## [Data shown]
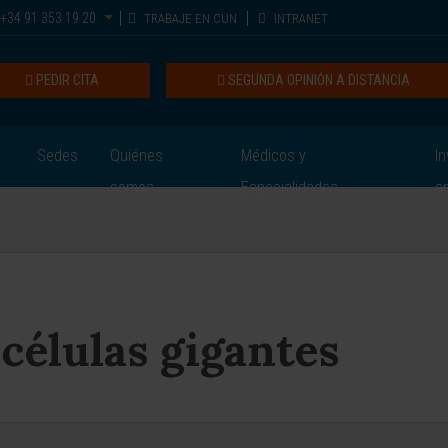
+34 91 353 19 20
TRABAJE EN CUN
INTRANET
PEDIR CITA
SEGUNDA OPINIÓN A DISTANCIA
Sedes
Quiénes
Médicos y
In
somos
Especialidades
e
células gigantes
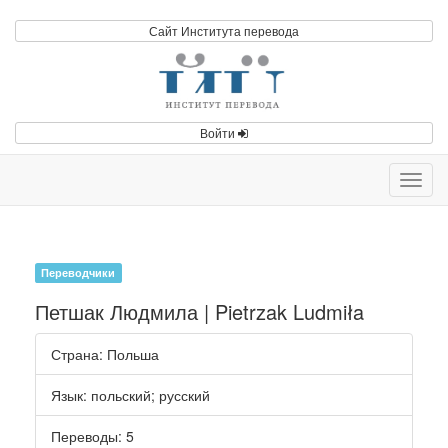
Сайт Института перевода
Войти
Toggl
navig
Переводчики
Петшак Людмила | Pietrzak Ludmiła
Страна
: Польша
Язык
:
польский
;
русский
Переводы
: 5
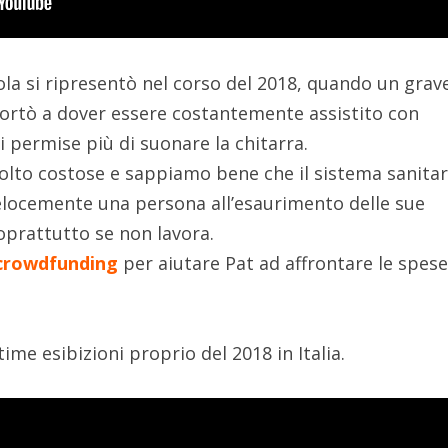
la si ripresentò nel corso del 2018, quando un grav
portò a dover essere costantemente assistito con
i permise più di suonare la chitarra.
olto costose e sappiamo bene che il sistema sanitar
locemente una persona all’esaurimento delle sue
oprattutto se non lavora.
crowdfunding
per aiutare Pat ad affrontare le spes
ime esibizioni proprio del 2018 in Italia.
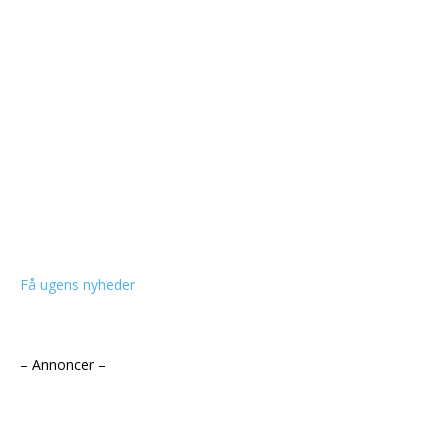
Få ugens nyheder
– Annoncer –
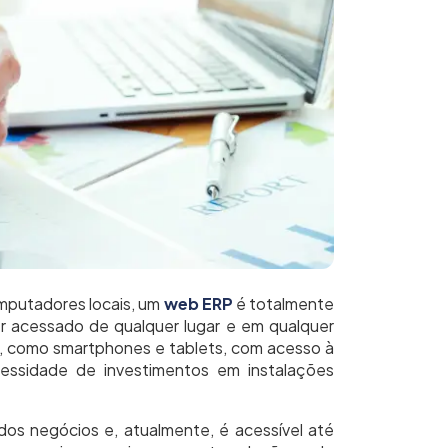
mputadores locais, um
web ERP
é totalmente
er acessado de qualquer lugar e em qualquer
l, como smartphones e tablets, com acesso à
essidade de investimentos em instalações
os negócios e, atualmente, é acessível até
...
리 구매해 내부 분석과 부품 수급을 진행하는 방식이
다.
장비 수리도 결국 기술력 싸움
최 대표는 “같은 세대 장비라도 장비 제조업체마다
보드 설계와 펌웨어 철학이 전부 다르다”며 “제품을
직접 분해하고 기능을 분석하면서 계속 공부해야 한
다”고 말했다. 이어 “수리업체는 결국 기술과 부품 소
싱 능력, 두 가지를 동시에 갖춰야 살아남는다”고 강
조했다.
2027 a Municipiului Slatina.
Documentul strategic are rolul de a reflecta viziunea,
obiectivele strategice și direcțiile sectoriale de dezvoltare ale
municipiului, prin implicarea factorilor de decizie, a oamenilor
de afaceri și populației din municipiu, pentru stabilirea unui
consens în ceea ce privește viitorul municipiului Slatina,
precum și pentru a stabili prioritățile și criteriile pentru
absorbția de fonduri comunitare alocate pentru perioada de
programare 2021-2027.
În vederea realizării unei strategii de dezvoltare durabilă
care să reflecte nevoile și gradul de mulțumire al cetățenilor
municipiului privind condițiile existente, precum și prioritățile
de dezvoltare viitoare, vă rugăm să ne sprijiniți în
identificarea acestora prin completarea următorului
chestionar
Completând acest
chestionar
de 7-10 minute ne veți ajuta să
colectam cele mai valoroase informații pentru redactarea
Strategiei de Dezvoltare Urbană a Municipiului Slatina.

## [Directions]
From the records above, transcribe exactly the lines starting at the one containing "olto costose e" and ending at the one containing "é totalmente". Skip the pictures.

## [Your response]
olto costose e sappiamo bene che il sistema sanitar
locemente una persona all’esaurimento delle sue
oprattutto se non lavora.
crowdfunding
per aiutare Pat ad affrontare le spes
ime esibizioni proprio del 2018 in Italia.
Få ugens nyheder
– Annoncer –
mputadores locais, um
web ERP
é totalmente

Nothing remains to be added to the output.